Well, some have gone to further enrich abortionists, who have treated fetal remains as something akin to a junkyard where a profit can still be made on parts (spleen, heart, kidneys, “calvaria”) or for experiments. But most have simply been ground up as medical waste or thrown into the garbage. Indiana’s effort to require a “humane” disposal of fetal remains (burial or cremation) has been tied up in the federal courts for years, as Planned Parenthood fights tooth and nail against any attempt to dignify the disposal of unborn bodies, lest the U-238 question—“when does life begin?”—rear its unwelcome head. So those bodies have to disappear, too.

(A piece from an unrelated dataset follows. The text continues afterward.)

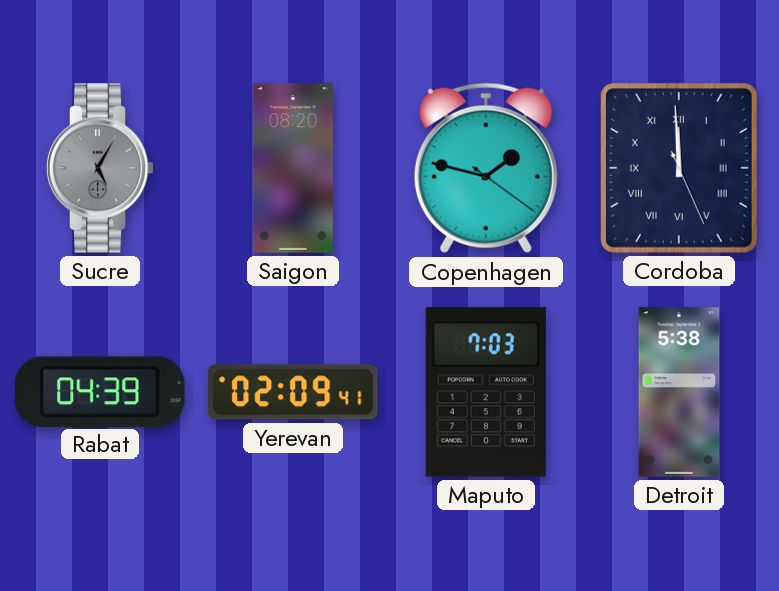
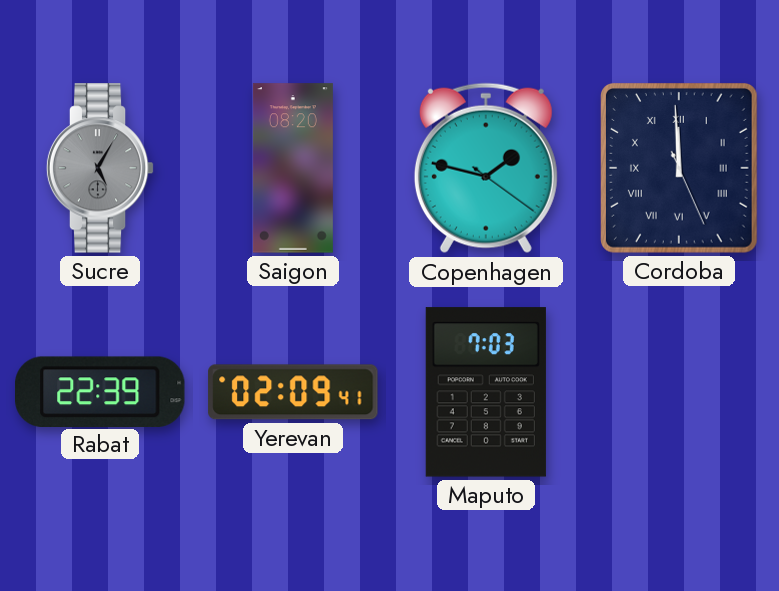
Rabat: 04:39 -> 22:39
Detroit: 5:38 -> none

Cremation has not only made the body disappear, but it’s made other aspects of funerary practice go away, too. When you had a burial, you generally had a wake. It was an opportunity for family and friends to gather, once upon a time in the deceased’s home, later in a funeral parlor, to pray for and remember the dead.

But with cremation, there’s no body, and it’s hard to imagine “Uncle Joe” as this little metal box. And another way to reduce funeral costs is to eliminate the wake (or bring Uncle Joe’s ashes to the memorial service an hour before it begins). So we have lost the idea of a wake, and the notion we ought to console the bereaved has also disappeared. Instead of going to a wake, we post something on a virtual wake page.

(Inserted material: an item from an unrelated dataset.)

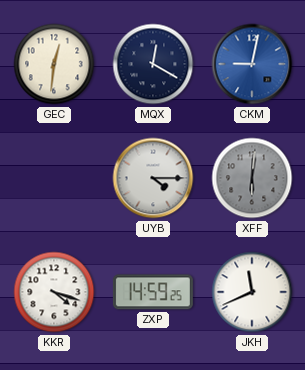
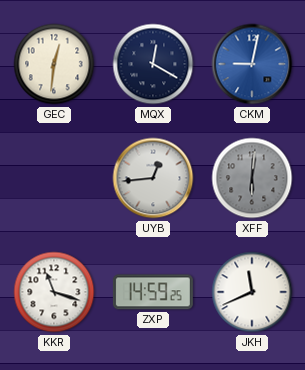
UYB: 4:15 -> 12:44
KKR: 4:18 -> 11:18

Likewise, funerals have disappeared, at least as we know them. A dead body compels burial within a certain time period after death. Freeze-dried relatives in ash form can be kept around until we find a mutually convenient time for the funeral. So, whereas funerals once interrupted life, now we schedule them at life’s convenience. Funerals as an experience that our lives will be interrupted have disappeared.

So, too, have cemeteries. We begrudge the use of “mother earth” to receive the “temple of the Holy Spirit,” to lie within consecrated ground as our Lord once did. Instead, we somehow think that the human bodily carbon footprint desecrates that ground, and so cemeteries are considered an unjustified extravagance. Let’s just put the ashes in a niche in a columbarium and save the soil. Or let’s reduce the body to organic substances to do something “useful,” like nurture the pansy bed or a forest tree (the latter common in Germany). The graveyard as an extension of the Church—a gathering of the community beyond those assembled for coffee and donuts after Mass to those assembled awaiting the Parousia)—has disappeared, with impact on our ecclesiology (flattened down to the here and now).

And our eschatology has disappeared—or at least gone under a bushel basket. When’s the last time you heard a sermon on the Four Last Things? They’ve disappeared. Hell as a potential reality has practically disappeared: in our Disneyesque theology, all dogs and people (except maybe Hitler) go to heaven. Purgatory has disappeared (along with Catholics’ practice of regularly offering stipends to offer Mass for the repose of friends and relatives). Death as a reckoning beyond ourselves has disappeared from funerals in favor of quasi-eulogies focused less on God and the deceased and more on the deceased.

The only thing that hasn’t disappeared is death. Indeed, we’ve embraced it ever more closely as a way of “solving” human problems, from “problem” pregnancies to end-of-life suffering.

Jesus promises to conquer the “last enemy,” death. (1 Corinthians 15:26). But we don’t need Jesus’ conquest, because we’ve made death-as-enemy disappear. We’ve turned it into our solution, even our “right.”

As a theologian, I’d add: since death is the Devil’s “gift” to humanity (see Wisdom 2:24; Hebrews 2:14), should we be surprised that death and its nature has disappeared, when its author has, too? Indeed, as St. Paul VI reminded us, his greatest feat is convincing people he doesn’t exist (and, therefore, death is a good).

Yep—lots of things have disappeared about death … except death.